**EXERCISE PROMPT**
Set down the lines below, exactly, starting at the one that contains "ldelseshensættelser (LL §" and stopping at the last line, inclusive. Omit pictures.
|---|
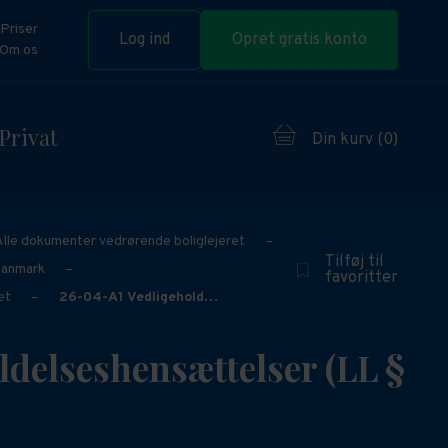
Priser
Log ind
Opret gratis konto
Om os
Privat
Din kurv (
0
)
Alle dokumenter vedrørende boliglejeret
–
Tilføj til
Danmark
–
favoritter
et
–
26-04-A1 Vedligehold…
ldelseshensættelser (LL §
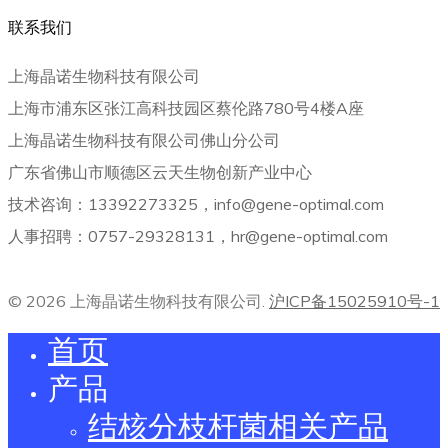
联系我们
上海晶诺生物科技有限公司
上海市浦东区张江高科技园区蔡伦路780号4楼A座
上海晶诺生物科技有限公司佛山分公司
广东省佛山市顺德区云天生物创新产业中心
技术咨询：13392273325，info@gene-optimal.com
人事招聘：0757-29328131，hr@gene-optimal.com
© 2026 上海晶诺生物科技有限公司.
沪ICP备15025910号-1
首页
产品
结核分枝杆菌相关产品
|---|
**SOLUTION TO THE PROBLEM**
ldelseshensættelser (LL §
联系我们
上海晶诺生物科技有限公司
上海市浦东区张江高科技园区蔡伦路780号4楼A座
上海晶诺生物科技有限公司佛山分公司
广东省佛山市顺德区云天生物创新产业中心
技术咨询：13392273325，info@gene-optimal.com
人事招聘：0757-29328131，hr@gene-optimal.com
© 2026 上海晶诺生物科技有限公司.
沪ICP备15025910号-1
首页
产品
结核分枝杆菌相关产品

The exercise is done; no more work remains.